Exercise details: Leaving out all pictures, transcribe the lines below exactly, from the first through the line containing "organization to maintain".

Extracted data entries
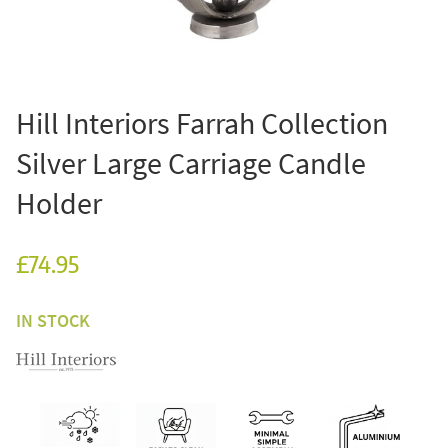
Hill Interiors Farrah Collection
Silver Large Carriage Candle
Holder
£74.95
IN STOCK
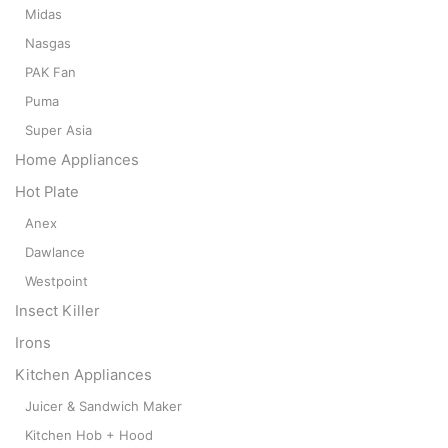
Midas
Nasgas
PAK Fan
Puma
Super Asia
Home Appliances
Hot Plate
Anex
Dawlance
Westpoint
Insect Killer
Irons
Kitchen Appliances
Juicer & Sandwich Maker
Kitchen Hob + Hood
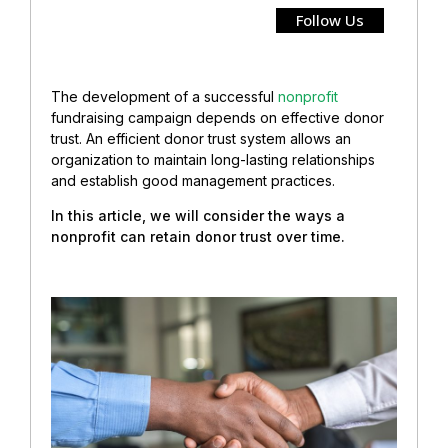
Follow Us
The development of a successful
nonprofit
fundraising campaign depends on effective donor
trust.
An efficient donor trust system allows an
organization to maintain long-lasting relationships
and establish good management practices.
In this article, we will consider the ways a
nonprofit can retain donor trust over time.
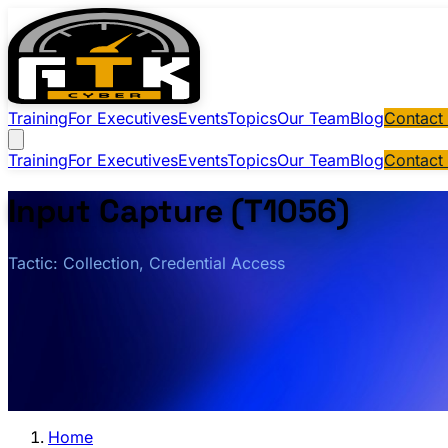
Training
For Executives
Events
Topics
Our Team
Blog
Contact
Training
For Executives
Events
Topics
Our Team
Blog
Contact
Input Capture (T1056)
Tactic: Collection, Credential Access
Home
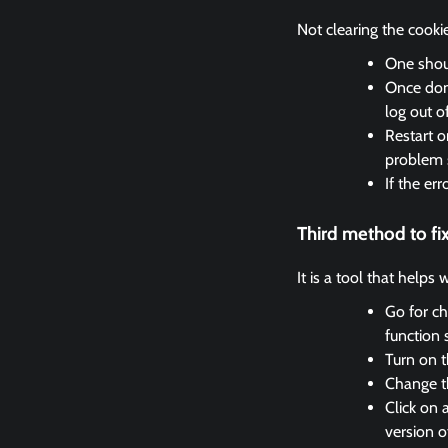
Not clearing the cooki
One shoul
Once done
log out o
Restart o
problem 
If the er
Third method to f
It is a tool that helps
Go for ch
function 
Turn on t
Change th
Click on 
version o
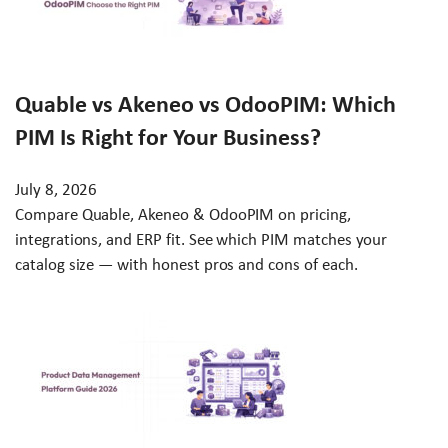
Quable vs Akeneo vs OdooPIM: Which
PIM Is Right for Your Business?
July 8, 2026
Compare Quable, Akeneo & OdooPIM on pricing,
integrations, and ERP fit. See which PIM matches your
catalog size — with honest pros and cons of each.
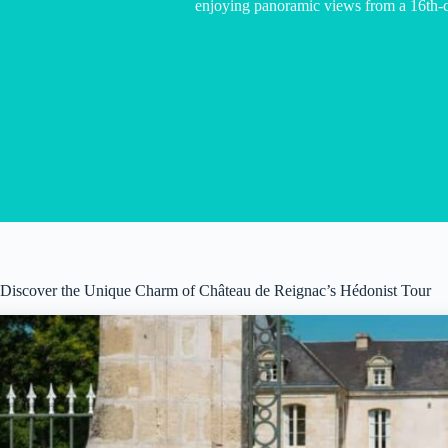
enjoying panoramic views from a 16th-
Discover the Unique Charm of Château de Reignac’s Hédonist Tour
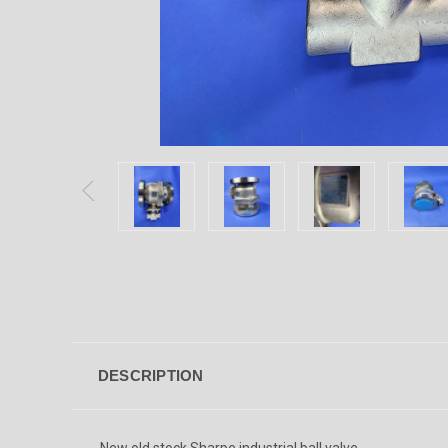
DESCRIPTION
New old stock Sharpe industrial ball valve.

The answer:
Hill Interiors Farrah Collection
Silver Large Carriage Candle
Holder
£74.95
IN STOCK
Midas
Nasgas
PAK Fan
Puma
Super Asia
Home Appliances
Hot Plate
Anex
Dawlance
Westpoint
Insect Killer
Irons
Kitchen Appliances
Juicer & Sandwich Maker
Kitchen Hob + Hood
Follow Us
The development of a successful
nonprofit
fundraising campaign depends on effective donor
trust.
An efficient donor trust system allows an
organization to maintain long-lasting relationships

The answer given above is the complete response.